Gastón y Casandra perdieron a su hija de apenas dos meses debido a una enfermedad metabólica que no fue diagnosticada a tiempo. La tragedia impulsó a la pareja a denunciar una legislación obsoleta y a presentar un proyecto de ley para ampliar el test del talón.
La vida de Gastón (30) y Casandra (32) cambió para siempre el año pasado, cuando su beba, Alma, falleció tras luchar contra una condición que pudo haberse detectado en sus primeros días de vida. “Estamos derrotados, nos da impotencia”, expresó Gastón en aquel momento, reflejando el dolor de una familia que sintió que el sistema de salud les falló.
El diagnóstico que nunca llegó
Alma nació el 13 de junio con 39 semanas de gestación y controles normales. Tras una cesárea sin complicaciones, la beba recibió el alta a las 48 horas. Como establece la Ley 26.279 en Argentina, se le realizó el test del talón antes del quinto día. Los resultados fueron normales, y la familia regresó a su hogar en La Calera con la tranquilidad de que su hija estaba sana.
Sin embargo, Alma padecía Acidemia Metilmalónica (AMM), una enfermedad hereditaria que impide al organismo procesar ciertas proteínas, causando una acumulación tóxica de ácido. Pese a que la niña se alimentaba bien, no ganaba peso, lo que encendió las alarmas de sus padres.
Un sistema desactualizado
Durante semanas, los controles pediátricos no arrojaron señales claras. Tras una sospecha inicial de infección urinaria, la beba fue derivada a Córdoba capital. Recién el 5 de agosto, un equipo de especialistas sospechó de la AMM y comenzó el tratamiento, pero ya era tarde. La enfermedad avanzó agresivamente, provocando daños neurológicos, renales y compromiso general de órganos. Alma entró en coma y falleció el 28 de agosto por un paro cardiorrespiratorio.

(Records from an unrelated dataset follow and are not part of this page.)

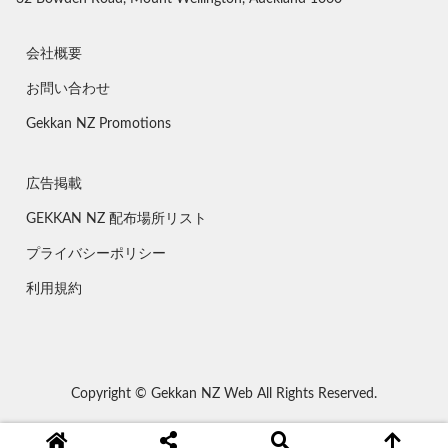
会社概要
お問い合わせ
Gekkan NZ Promotions
広告掲載
GEKKAN NZ 配布場所リスト
プライバシーポリシー
利用規約
Copyright © Gekkan NZ Web All Rights Reserved.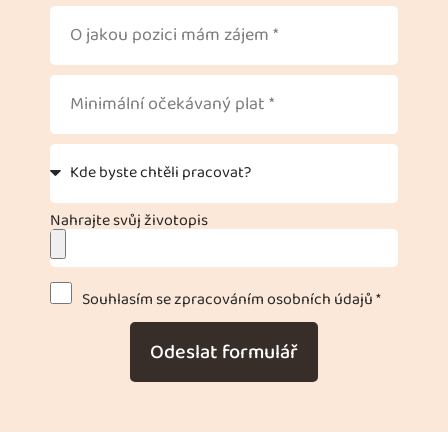
Nahrajte svůj životopis
Souhlasím se zpracováním osobních údajů *
Odeslat formulář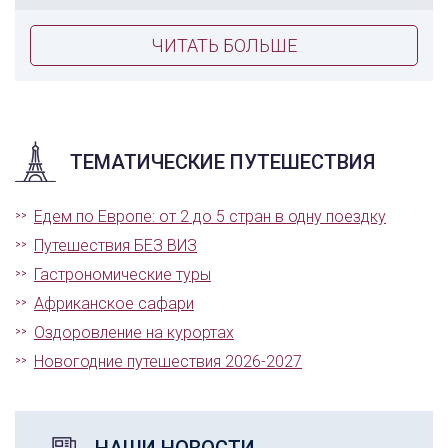
ЧИТАТЬ БОЛЬШЕ
ТЕМАТИЧЕСКИЕ ПУТЕШЕСТВИЯ
Едем по Европе: от 2 до 5 стран в одну поездку
Путешествия БЕЗ ВИЗ
Гастрономические туры
Африканское сафари
Оздоровление на курортах
Новогодние путешествия 2026-2027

La familia denunció que el test del talón obligatorio en Argentina solo detecta seis enfermedades (hipotiroidismo, fenilcetonuria, fibrosis quística, entre otras), mientras que en otros países la cobertura incluye entre 20 y 40 patologías. “La medicina avanzó y la legislación no”, remarcó Gastón en diálogo con Arriba Córdoba, señalando que nunca les informaron sobre la existencia de una prueba ampliada que se realiza de forma particular.
El legado de Alma
Tras el fallecimiento, la pareja no se quedó de brazos cruzados. Casandra aseguró que en otros países esta enfermedad se detectaba a los 10 días de vida, por lo que presentaron un proyecto de ley para que el Estado amplíe la pesquisa neonatal o, al menos, garantice el derecho a la información para que los padres puedan optar por el estudio privado.
“Que se le informe a los papás para que tengan la oportunidad que nosotros no tuvimos… salvaría muchas vidas”, concluyó Casandra, transformando su duelo en un reclamo por el futuro de la salud pública.